Ahora entró en escena el médico de la mutua con el que hice varias semanas de rehabilitación, tras conocerse el estado lamentable de mis hernias de disco. Durante su declaración evitó mirarme. Tampoco lo hizo cuando abandonó la sala del juzgado. A la pregunta que le efectuó mi abogado sobre cuál era su especialidad médica, contestó: médico de familia. A la cuestión cómo había valorado positivamente la rehabilitación y firmado junto a su colega el alta médica conociendo la delicada situación de las vértebras del trabajador, se reafirmó en su forma de proceder, alegando que el paciente claramente podía cargar y descargar peso llevando una faja en la zona lumbar.

El juez y el tribunal me miraban impertérritos intentando sacar sus conclusiones para una vez escuchados todos los testimonios y acreditadas todas las pruebas dictar sentencia y finalizar su trabajo. Volví a mover los dedos de los pies, a ver si recobraba toda la sensibilidad. Continuaba sin sentir mi pequeño meñique. Quería despertar de aquella pesadilla y sobre todo deseaba volver a caminar cuanto antes.

El olor de la estancia me hizo recordar la primera operación. Llevaba trabajando sin poder erguir mi columna más de dos meses y aquel fatídico día cayó sobre mí una carga de más de ciento cincuenta kilos. Mis compañeros de trabajo me llevaron a urgencias. El equipo de traumatología de la sanidad pública, decidió que debían realizar la intervención cuanto antes. No tuve tiempo de pensar, la situación era extrema. Al día siguiente de producirse ese accidente recibí un burofax en el que la empresa para la que trabajaba me comunicaba que estaba despedido.

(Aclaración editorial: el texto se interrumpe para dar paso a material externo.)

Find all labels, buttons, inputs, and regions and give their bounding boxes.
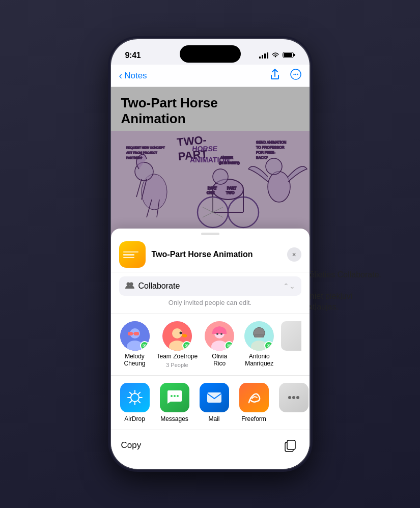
back-label: Notes [124, 71, 147, 81]
access-note: Only invited people can edit. [119, 296, 301, 309]
note-info-left: Two-Part Horse Animation [119, 241, 253, 268]
person-name-melody: MelodyCheung [124, 353, 145, 368]
app-more[interactable] [276, 383, 310, 412]
person-name-team: Team Zoetrope [157, 353, 198, 360]
message-badge-olivia: ✉ [225, 341, 234, 350]
svg-rect-51 [134, 332, 139, 335]
airdrop-label: AirDrop [124, 415, 145, 422]
more-apps-icon [279, 383, 309, 412]
svg-point-73 [296, 396, 299, 399]
collaborate-left: Collaborate [125, 281, 180, 291]
app-freeform[interactable]: Freeform [236, 383, 272, 422]
bottom-actions: Copy [111, 430, 310, 469]
svg-point-67 [171, 395, 173, 397]
back-button[interactable]: ‹ Notes [119, 70, 147, 81]
svg-point-45 [126, 282, 130, 286]
messages-label: Messages [160, 415, 188, 422]
people-row: ✉ MelodyCheung [111, 314, 310, 376]
avatar-team-zoetrope: ✉ [162, 321, 192, 351]
collaborate-icon [125, 281, 134, 291]
avatar-extra [281, 321, 301, 351]
message-badge-melody: ✉ [140, 341, 149, 350]
freeform-label: Freeform [241, 415, 266, 422]
svg-point-46 [129, 282, 133, 286]
svg-point-60 [216, 333, 218, 335]
svg-text:Izvēlieties Collaborate.: Izvēlieties Collaborate. [299, 270, 381, 279]
airdrop-icon [120, 383, 150, 412]
app-mail[interactable]: Mail [197, 383, 232, 422]
svg-point-71 [288, 396, 291, 399]
chevron-up-down-icon: ⌃⌄ [283, 282, 295, 290]
note-content: Two-Part HorseAnimation [111, 87, 310, 469]
person-melody[interactable]: ✉ MelodyCheung [117, 321, 153, 368]
svg-rect-50 [128, 332, 133, 335]
freeform-icon [239, 383, 269, 412]
app-airdrop[interactable]: AirDrop [117, 383, 153, 422]
svg-point-72 [292, 396, 295, 399]
collaborate-label: Collaborate [138, 281, 180, 291]
svg-point-69 [177, 395, 179, 397]
copy-icon-button[interactable] [281, 436, 299, 455]
copy-button[interactable]: Copy [121, 440, 142, 450]
collaborate-row: Collaborate ⌃⌄ Only invited people can e… [111, 272, 310, 314]
app-grid-row: AirDrop Messages [111, 376, 310, 430]
status-icons [259, 52, 295, 60]
messages-icon [160, 383, 189, 412]
message-badge-antonio: ✉ [264, 341, 273, 350]
share-sheet: Two-Part Horse Animation × [111, 229, 310, 469]
person-antonio[interactable]: ✉ AntonioManriquez [241, 321, 277, 368]
svg-point-3 [293, 74, 294, 75]
svg-point-61 [220, 333, 222, 335]
share-button[interactable] [270, 69, 280, 82]
svg-rect-75 [287, 440, 295, 449]
person-olivia[interactable]: ✉ OliviaRico [202, 321, 237, 368]
svg-point-5 [297, 74, 298, 75]
wifi-icon [271, 52, 279, 60]
svg-point-55 [179, 331, 182, 334]
person-extra[interactable] [281, 321, 301, 351]
phone-frame: 9:41 [111, 39, 310, 469]
sheet-note-title: Two-Part Horse Animation [152, 250, 253, 259]
avatar-olivia: ✉ [205, 321, 234, 351]
collaborate-button[interactable]: Collaborate ⌃⌄ [119, 276, 301, 296]
close-button[interactable]: × [287, 247, 301, 262]
note-info-row: Two-Part Horse Animation × [111, 235, 310, 272]
more-button[interactable] [290, 69, 301, 82]
back-chevron-icon: ‹ [119, 70, 123, 81]
nav-bar: ‹ Notes [111, 65, 310, 87]
app-messages[interactable]: Messages [157, 383, 192, 422]
avatar-antonio: ✉ [244, 321, 274, 351]
svg-rect-70 [207, 392, 221, 403]
mail-icon [200, 383, 229, 412]
notes-app-icon [119, 241, 146, 268]
person-name-olivia: OliviaRico [212, 353, 227, 368]
nav-actions [270, 69, 301, 82]
message-badge-team: ✉ [182, 341, 191, 350]
person-sub-team: 3 People [166, 362, 188, 368]
avatar-melody: ✉ [120, 321, 150, 351]
mail-label: Mail [208, 415, 219, 422]
svg-point-4 [295, 74, 296, 75]
svg-point-68 [174, 395, 176, 397]
signal-icon [259, 52, 268, 59]
svg-rect-1 [284, 53, 292, 57]
battery-icon [283, 52, 295, 60]
dynamic-island [180, 45, 241, 63]
person-team-zoetrope[interactable]: ✉ Team Zoetrope 3 People [157, 321, 198, 368]
status-time: 9:41 [125, 51, 141, 60]
person-name-antonio: AntonioManriquez [245, 353, 273, 368]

Ahora debía revivir nuevamente un periodo innombrable e insufrible de mi vida, los días contiguos a la operación. Mi primer posoperatorio fue durísimo. Estuve más de dos semanas postrado en la cama hacia abajo, dependiendo de la amabilidad y profesionalidad de aquellas enfermeras que hoy volvería a encontrar. ¡Otro posperatorio que superar! En apenas unos instantes me sentí el ser más ínfimo de la tierra, desalentado. Prefería no despertar y no enfrentarme al periodo tan doloroso que me esperaba. Sentí tanta vulnerabilidad como impotencia. Otra vez, la dependencia extrema. No poder ir al baño. Las inyecciones para que no se produjesen trombos. Permanecer estático boca abajo para no perjudicar la zona lumbar. En esos instantes no encontré con qué ilusionarme, ni siquiera me estimuló volver a recobrar mi total movilidad.

Sin embargo, entre aquel desfile de emociones turbias y desalentadoras, consideré la posibilidad de que alguna vez me cruzaría con aquel doctor o aquella doctora, que negligentemente cambiaron mi vida. Entonces de ser humano a ser humano, les preguntaría mirándoles a sus ojos y explicándoles quién era aquel desconocido que acababa de pararles en plena vía pública: – ¿Usted puede dormir sabiendo que por cumplir con su trabajo en la mutua le arruinó la vida a una persona con tan solo treinta y ocho años?

Esa fue mi motivación en aquellos inciertos y desoladores días en los que me debatía entre la negritud de mi ser, el dolor de mi cuerpo y la desgana existencial por saberme víctima de una deliberada imprudencia médica.